Health Spending Projections Through 2018: Recession Effects Add Uncertainty to the Outlook
Andrea Sisko, Christopher Truffer, Sheila Smith, Sean Keehan, Jonathan Cylus, John A. Poisal, M. Kent Clemens, and Joseph Lizonitz
Health Affairs, 02/24/09
U.S. health care spending is estimated to have reached $2.4 trillion in 2008, and the largest single-year increase as a share of the economy is expected in 2009 as the effects of the recession ripple through the health care sector, according to actuaries from the Centers for Medicare and Medicaid Services. CMS estimates that Medicare spending in 2008 was $466 billion and Medicaid spending was $352 billion, with private health insurance spending at $817.4 billion. Private spending climbed at a slower pace — 5.5% — in 2008, compared to 6% in 2007. This slower spending growth is driven by slower projected price growth and higher unemployment rates that are expected to result in a reduction in the number of people with private health coverage.
A separate Health Affairs study provides annual estimates of national personal health spending by medical condition.
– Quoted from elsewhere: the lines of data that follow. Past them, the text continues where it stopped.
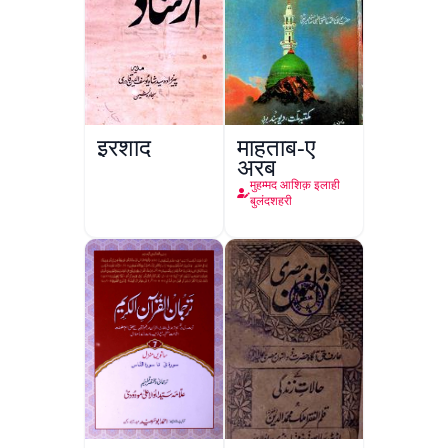
इरशाद
माहताब-ए
अरब
मुहम्मद आशिक़ इलाही
बुलंदशहरी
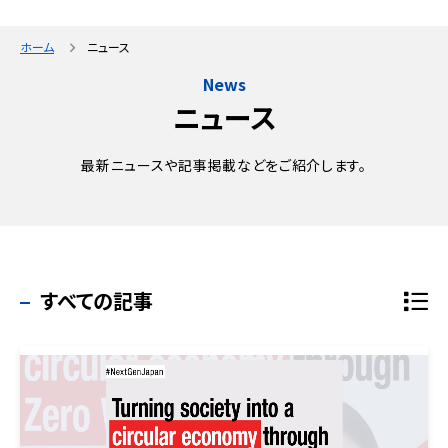
ホーム
ニュース
News
ニュース
最新ニュースや記事掲載などをご紹介します。
すべての記事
The most costly conditions were mental disorders and heart conditions. Spending for mental health disorders reached $142.2 billion in 2005 and accounted for 9% of personal health spending. Spending for heart-related conditions accounted for 8% of personal health spending.
STATE ISSUES
Massachusetts’ Plan: A Failed Model for Health Care Reform
Dr. Rachel Nardin, Dr. David Himmelstein, and Dr. Steffie Woolhandler
Physicians for a National Health Program and Public Citizen, 02/18/09
The Massachusetts health care system, widely regarded as an example of how to provide universal coverage and keep costs low, is in fact faltering badly and should not be held up as a national model for reform, according to a study by Physicians for a National Health Program and Public Citizen. The study finds that the state’s 2006 reforms, instead of reducing costs, have been more expensive than expected. The budget overruns have forced the state to siphon about $150 million from safety-net providers such as public hospitals and community clinics. Many low-income residents, who used to receive completely free care, now face co-payments, premiums and deductibles under the new system — financial burdens that prevent many of them from receiving necessary medical treatment. Since the state’s reforms passed, premiums under the state insurance program have increased 9.4%. The study finds that if a middle-income person on the cheapest available state plan got sick, he or she could end up paying $9,872 in premiums, deductibles, and co-payments for the year.
HEALTH REFORM
America’s Uninsured Crisis: Consequences for Health and Health Care
Institute of Medicine, 02/24/09
Rising health care costs and a severely weakened economy threaten not only employer-sponsored insurance but also recent expansions in public coverage, according to a report from the Institute of Medicine. Overall, fewer workers, particularly those with lower wages, are offered employer-sponsored insurance, and fewer among the workers that are offered such insurance can afford the premiums. The states and federal government have increased substantially health insurance coverage among low-income children and, to a lesser degree, among adults in the last decade. While these coverage expansions have mitigated the overall numbers of uninsured, many states are now under extreme economic pressures to cut their recent expansions of public programs. New research also suggests that when local rates of uninsurance are relatively high, even people with insurance are more likely to have difficulty obtaining needed care and to be less satisfied with the care they receive.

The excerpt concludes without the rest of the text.